Analysis: Trump’s Proposed Capital Gains Break Almost Exclusively Benefits Top 1 Percent

August 18, 2020


On Aug. 13, President Trump pledged to cut the top federal income tax for capital gains to 15 percent. The Institute on Taxation and Economic Policy estimates that 99 percent of the benefits would go to the richest 1 percent of taxpayers. This is unsurprising given that only those with taxable income of nearly half a million dollars are subject to a capital gains tax rate higher than 15 percent.

“I’m going to do a capital gains tax cut to 15% in the second term,” Trump told Fox Business on August 13. “We’re going to get it down to 15%. It’s at 21%. We’ll get that down to 15%. I’ll get that done easily.”

Capital gains are profits from selling assets. When a taxpayer sells an asset after owning it for at least a year, the resulting profit is considered a long-term capital gain, which is subject to federal income tax rates of 0, 15 or 20 percent—much lower than the rates for other types of income. The special, low rates for long-term capital gains also apply to stock dividends.

Anyone can receive capital gains in theory, but the vast majority of this type of income goes to the richest 1 percent. Stock dividends also disproportionately flow to the well-off. For this reason, most of the benefits of the existing special income tax rates for capital gains and stock dividends go to the richest 1 percent of taxpayers.

But Trump’s proposal is even more targeted to help only the rich because it would cut only the very top tax rate for capital gains, which applies to those whose taxable income is more than $496,600 for married couples and $441,450 for singles. (These thresholds are for taxable income, which means these taxpayers would likely have total income that is even greater.) Taxpayers who have less taxable income already pay rates of either 15 percent or 0 percent on any long-term capital gains and stock dividends and would therefore not benefit at all from what the president proposes.

As a result, the benefits of the president’s proposal are almost entirely reserved for the richest one percent, as illustrated in the table below.

 

The table illustrates the proposal’s likely distribution in 2022, the earliest year that a new tax cut would likely go into effect after being enacted by the next Congress (assuming it is not retroactive).

The bulk of the benefits would come from the tax cut for capital gains, which the wealthy receive in greater amounts than stock dividends. The tax break for capital gains alone would be worth around $300 billion over the following decade for the lucky few who benefit from it. However, the capital gains tax break’s impact on federal revenue likely would be much less based on the type of calculations done by Congress’s official revenue estimator, the Joint Committee on Taxation (JCT).

JCT assumes that wealthy people with assets purposely avoid paying taxes on capital gains (by holding onto assets rather than selling, for example) and that they would be less likely to do this tax rates on capital gains come down. Taking taxpayers’ behavior into account, therefore, reduces JCT’s estimate of the revenue lost when Congress cuts the tax rate for capital gains.
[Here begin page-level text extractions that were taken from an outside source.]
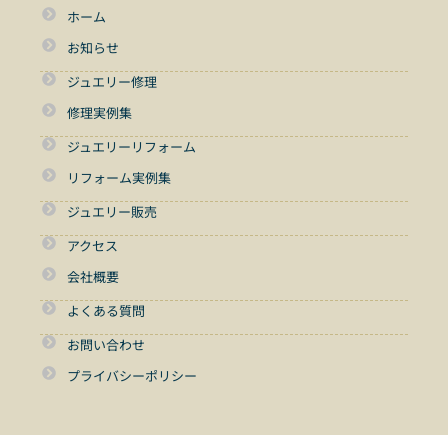
ホーム
お知らせ
ジュエリー修理
修理実例集
ジュエリーリフォーム
リフォーム実例集
ジュエリー販売
アクセス
会社概要
よくある質問
お問い合わせ
プライバシーポリシー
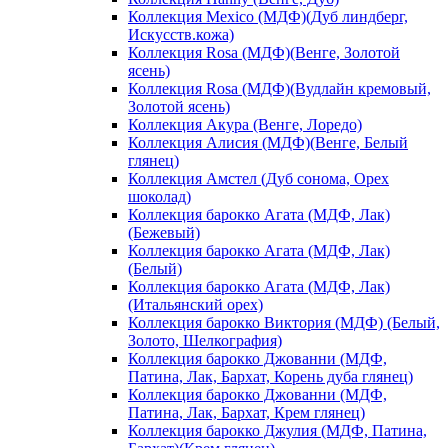
Коллекция Mexico (МДФ)(Дуб линдберг,
Искусств.кожа)
Коллекция Rosa (МДФ)(Венге, Золотой
ясень)
Коллекция Rosa (МДФ)(Вудлайн кремовый,
Золотой ясень)
Коллекция Акура (Венге, Лоредо)
Коллекция Алисия (МДФ)(Венге, Белый
глянец)
Коллекция Амстел (Дуб сонома, Орех
шоколад)
Коллекция барокко Агата (МДФ, Лак)
(Бежевый)
Коллекция барокко Агата (МДФ, Лак)
(Белый)
Коллекция барокко Агата (МДФ, Лак)
(Итальянский орех)
Коллекция барокко Виктория (МДФ) (Белый,
Золото, Шелкография)
Коллекция барокко Джованни (МДФ,
Патина, Лак, Бархат, Корень дуба глянец)
Коллекция барокко Джованни (МДФ,
Патина, Лак, Бархат, Крем глянец)
Коллекция барокко Джулия (МДФ, Патина,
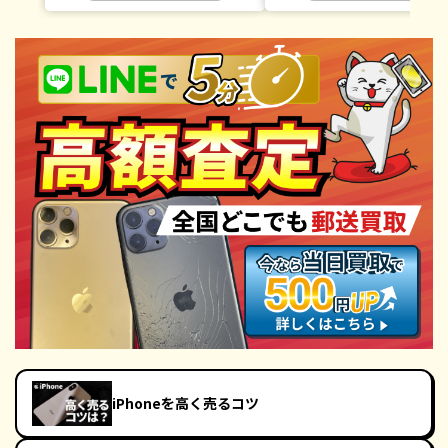
iPhoneを高く売るコツ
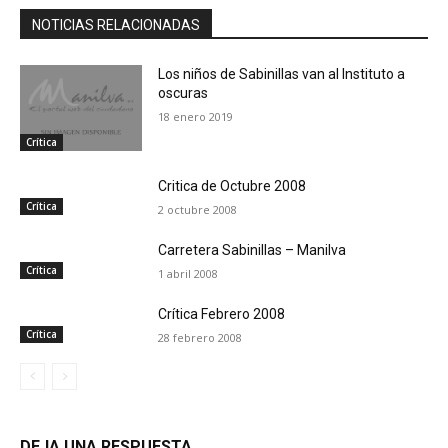
NOTICIAS RELACIONADAS
Los niños de Sabinillas van al Instituto a
oscuras
18 enero 2019
Crítica
Critica de Octubre 2008
Crítica
2 octubre 2008
Carretera Sabinillas – Manilva
Crítica
1 abril 2008
Crítica Febrero 2008
Crítica
28 febrero 2008
DEJA UNA RESPUESTA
It is certainly true that the wealthy use various techniques to avoid paying taxes on capital gains and they may use those techniques more or less depending on what tax rates apply. The answer to that problem is to shut down those tax avoidance techniques.

Former Vice President Joe Biden proposes to end two of those techniques by repealing a rule that waives taxes on capital gains if an asset is left to heirs and by repealing so-called like-kind exchanges used by real estate investors to pretend that they are not selling property.

More Background

Long-term capital gains have been subject to lower income tax rates than other types of income for many years, but the rates have changed over time. President George W. Bush reduced the special rates from 10 percent and 20 percent to 0 percent and 15 percent and applied the special rates to stock dividends as well.
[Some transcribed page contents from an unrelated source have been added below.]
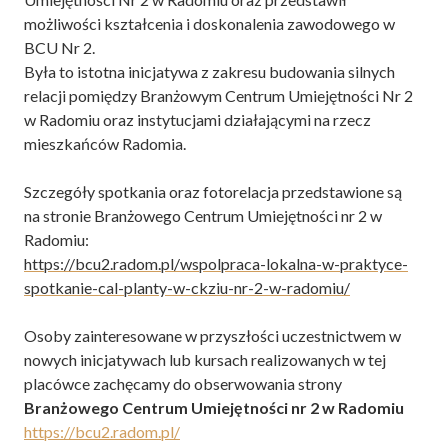
możliwości kształcenia i doskonalenia zawodowego w
BCU Nr 2.
Była to istotna inicjatywa z zakresu budowania silnych
relacji pomiędzy Branżowym Centrum Umiejętności Nr 2
w Radomiu oraz instytucjami działającymi na rzecz
mieszkańców Radomia.
Szczegóły spotkania oraz fotorelacja przedstawione są
na stronie Branżowego Centrum Umiejętności nr 2 w
Radomiu:
https://bcu2.radom.pl/wspolpraca-lokalna-w-praktyce-
spotkanie-cal-planty-w-ckziu-nr-2-w-radomiu/
Osoby zainteresowane w przyszłości uczestnictwem w
nowych inicjatywach lub kursach realizowanych w tej
placówce zachęcamy do obserwowania strony
Branżowego Centrum Umiejętności nr 2 w Radomiu
https://bcu2.radom.pl/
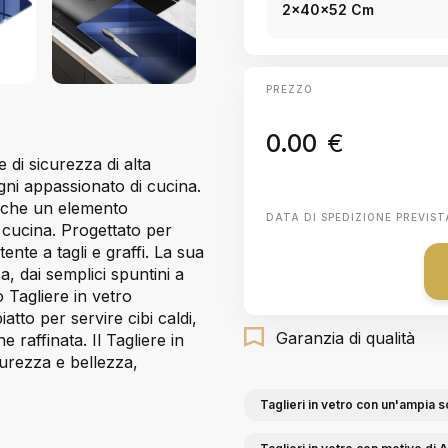
2x40x52 Cm
PREZZO
0.00
€
 di sicurezza di alta
gni appassionato di cucina.
nche un elemento
DATA DI SPEDIZIONE PREVIST
 cucina. Progettato per
nte a tagli e graffi. La sua
a, dai semplici spuntini a
 Tagliere in vetro
tto per servire cibi caldi,
Garanzia di qualità
 raffinata. Il Tagliere in
curezza e bellezza,
Taglieri in vetro con un'ampia s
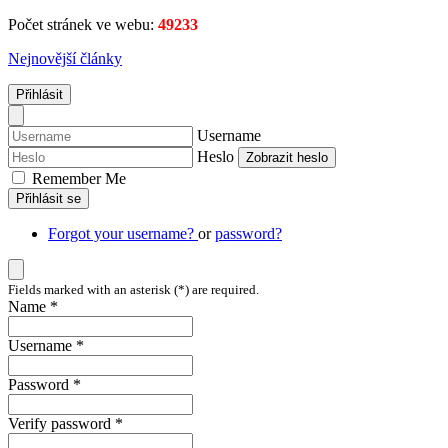
Počet stránek ve webu:
49233
Nejnovější články
Přihlásit
Username
Heslo
Zobrazit heslo
Remember Me
Přihlásit se
Forgot your username?
or
password?
Fields marked with an asterisk (*) are required.
Name *
Username *
Password *
Verify password *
President Obama compromised with congressional Republicans in 2013 to partly extend the Bush provision so that the 20 percent rate returned only for people in the top income tax bracket, resulting in the current rates of 0, 15 and 20 percent.
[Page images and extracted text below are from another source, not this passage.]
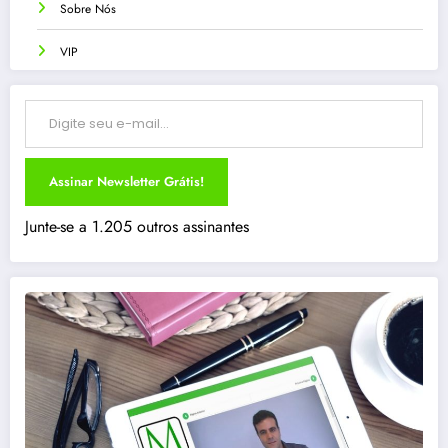
Sobre Nós
VIP
Digite seu e-mail…
Assinar Newsletter Grátis!
Junte-se a 1.205 outros assinantes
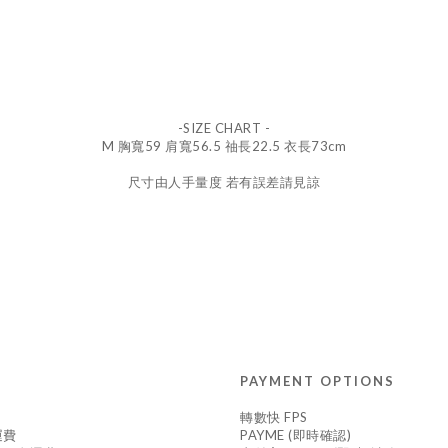
-SIZE CHART -
M 胸寬59 肩寬56.5 䄂長22.5 衣長73cm
尺寸由人手量度 若有誤差請見諒
PAYMENT OPTIONS
轉數快 FPS
運費
PAYME (即時確認)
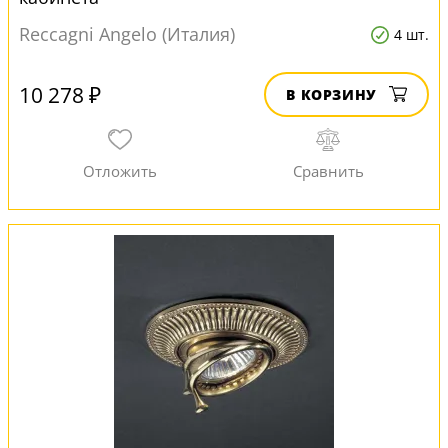
Reccagni Angelo (Италия)
4 шт.
10 278 ₽
В КОРЗИНУ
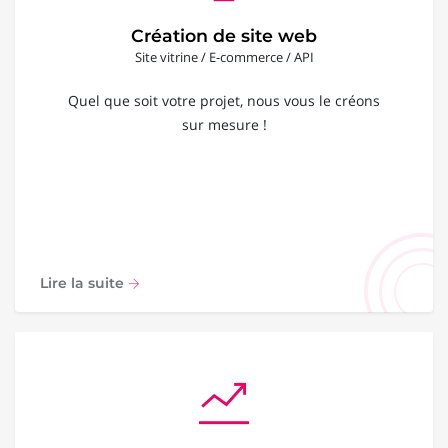
Création de site web
Site vitrine / E-commerce / API
Quel que soit votre projet, nous vous le créons
sur mesure !
Lire la suite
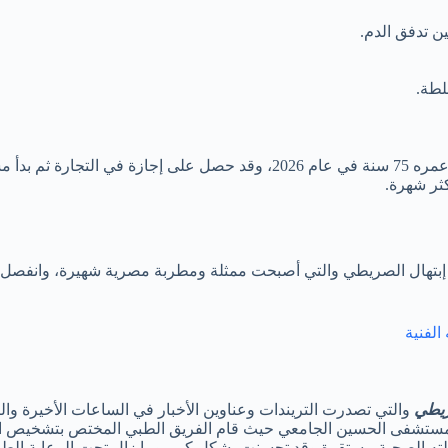
ن تدفق الدم.
لطة.
كثر شهرة.
الفنية
ريطي
ستشفى الحسين الجامعي حيث قام الفريق الطبي المختص بتشخيص الحا
 حالته الصحية مستقرة وقد تحسنت بشكل كبير وما زال تحت الرعاية الط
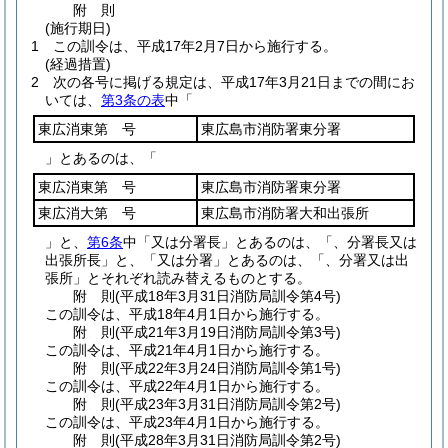
附
則
(施行期日)
1
この訓令は、平成17年2月7日から施行する。
(経過措置)
2
次の各号に掲げる規定は、平成17年3月21日までの間にお
いては、
第3条の表
中「
東広消東第 号
東広島市消防署東分署
」とあるのは、「
東広消東第 号
東広島市消防署東分署
東広消大第 号
東広島市消防署大和出張所
」と、
第6条
中「又は分署長」とあるのは、「、分署長又は
出張所長」と、「又は分署」とあるのは、「、分署又は出
張所」とそれぞれ読み替えるものとする。
附
則
(平成18年3月31日
消防局訓令第4号)
この訓令は、平成18年4月1日から施行する。
附
則
(平成21年3月19日
消防局訓令第3号)
この訓令は、平成21年4月1日から施行する。
附
則
(平成22年3月24日
消防局訓令第1号)
この訓令は、平成22年4月1日から施行する。
附
則
(平成23年3月31日
消防局訓令第2号)
この訓令は、平成23年4月1日から施行する。
附
則
(平成28年3月31日
消防局訓令第2号)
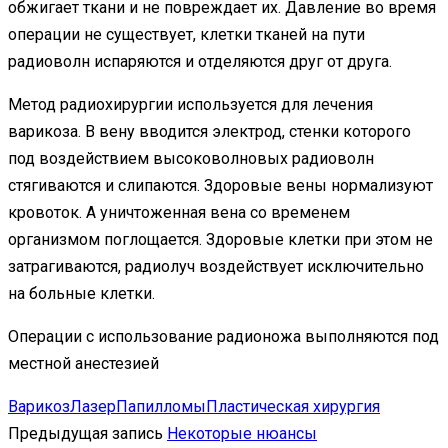
обжигает ткани и не повреждает их. Давление во время
операции не существует, клетки тканей на пути
радиоволн испаряются и отделяются друг от друга.
Метод радиохирургии используется для лечения
варикоза. В вену вводится электрод, стенки которого
под воздействием высоковолновых радиоволн
стягиваются и слипаются. Здоровые вены нормализуют
кровоток. А уничтоженная вена со временем
организмом поглощается. Здоровые клетки при этом не
затрагиваются, радиолуч воздействует исключительно
на больные клетки.
Операции с использование радионожа выполняются под
местной анестезией
Варикоз
Лазер
Папилломы
Пластическая хирургия
Предыдущая запись
Некоторые нюансы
The 2017 tax act signed into law by President Trump generally left the rates and brackets for capital gains and dividends unchanged.

President Trump’s proposal to reduce the top capital gains and dividend rate to 15 percent is not the only tax cut he is seeking for this type of income. The Trump administration has also asked the Supreme Court to strike down the entire Affordable Care Act, which includes a net investment income tax (NIIT) to offset the cost of expanding health care. The NIIT is a 3.8 percent tax on capital gains, stock dividends and other types of investment income for married couples with incomes greater than $250,000 and unmarried taxpayers with incomes greater than $200,000.

If the Trump administration prevails and the Affordable Care Act is struck down, the NIIT would be eliminated resulting in yet another investment income tax break for the very wealthy.